Stephen Hawking was undoubtedly one of the greatest scientists in history. Steven Brown, an employee of BBVA Engineering Spain, was lucky to attend the renowned physicist’s classes at the University of Cambridge, where he learned about much more than physics.
It was 1981, and Stephen Hawking was already an esteemed scientist and the Lucasian Chair of Mathematics at the University of Cambridge. His disease, the amyotrophic lateral sclerosis that would paralyze him slowly for decades, had already had an impact on him, but "he still had his voice," recalls Steven Brown. "I was lucky to attend his classes, and I was one of the last people to hear him before he started using a synthesizer," says Steven.
Brown’s study of Mathematics was guided by his passion for the origins of the universe, which he picked up as a child. Hawking had a huge influence on him during those four years and is still one of his main sources of inspiration today. "Hawking taught us to look at the universe in a completely different way. And he did it from a small room, prostrate in a wheelchair.”
"Hawking taught us to look at the universe in a different way”

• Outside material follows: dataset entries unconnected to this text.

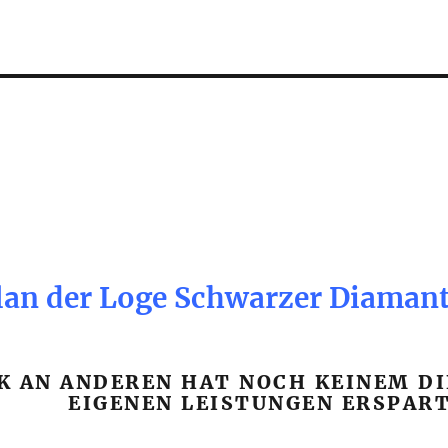
an der Loge Schwarzer Diaman
IK AN ANDEREN HAT NOCH KEINEM DI
EIGENEN LEISTUNGEN ERSPART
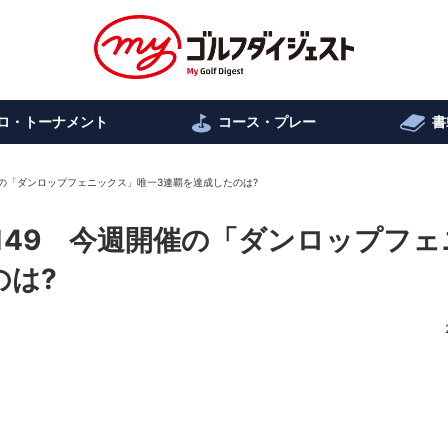
ロ・トーナメント
コース・プレー
書
開催の「ダンロップフェニックス」唯一3連覇を達成したのは?
.149 今週開催の「ダンロップフェ
のは?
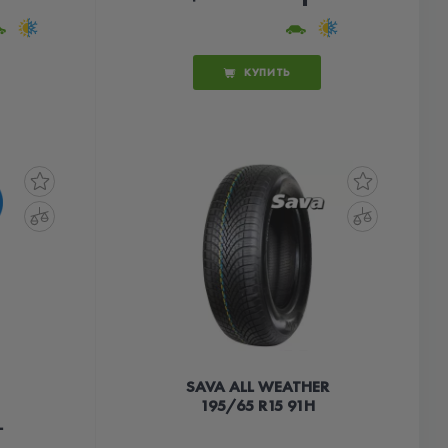
КУПИТЬ
SAVA ALL WEATHER
195/65 R15 91H
L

But Brown’s admiration does not end there. "Hawking was an amazing educator who managed to turn a science book into a bestseller." That ability to explain the most complex concepts with a language that anyone can understand is one of the great achievements of a brilliant mind, Brown says.
A unique scientist
While Steven Brown studied at Cambridge, Hawking wrote: “Ideas about cosmology have changed greatly in the last 60 years. At the beginning of this century it was accepted without question that the universe was essentially uniform and static. […] Most people preferred to believe that the universe had existed for ever because this avoided awkward questions about the initial data and about what happened before the beginning.” He was referring to the Big Bang theory, which was gaining acceptance at the time, and his work responded to many of the doubts and questions people had about this concept.
"Represents the values of overachievement and commitment... And he is an example of thinking big"
It was this contribution to science that made the panel of the 8th BBVA Foundation Frontiers of Knowledge Awards two years ago decide to give Hawking the Basic Sciences award, along with Viatcheslav Mukhanov from the University of Ludwig-Maximilians.
"Professor Hawking represents the values of hard work, overachievement, creativity, and above all, commitment to the advancement of knowledge. His research on the universe and the formation of galaxies have underpinned the study of cosmology," said BBVA Foundation president Francisco González at the award ceremony.
A very special honor
Hawking was "particularly proud of this award," explains Steven, because "it was the first time that his research in the field of galaxy formation was recognized," as the physicist himself said in his acceptance speech.
“There are big questions that need an answer, and there is also a new generation of interested and committed people and with a new vision of science. How will we feed a growing population, how will we provide water and generate renewable energy, how will we slow down climate change? I hope that science and technology give us the answer. But it will take people, human beings with the knowledge and vision necessary to apply the solutions," Hawking said.
Steven Brown says the most important thing Hawking has taught us, apart from his ability to overcome all kinds of difficulties, is his definition of intelligence—“the ability to adapt to change.” Brown believes that a background in mathematics is not very common in a bank. "But the good thing about BBVA is that even though we are very different people, we all work as one team, and that makes us bigger than the sum of each person," Brown said. We are constantly evolving: "The bank has changed a lot in these sixteen years. Now we are much more technological, and I think that working here is a great opportunity for a mathematician in this digital age."
Steven Brown remembers each of his encounters with Hawking, but what has stuck with him the most is Hawking’s constant struggle to overcome the limits of his illness, the universe, and established knowledge and science. Steven Hawking definitely thought big.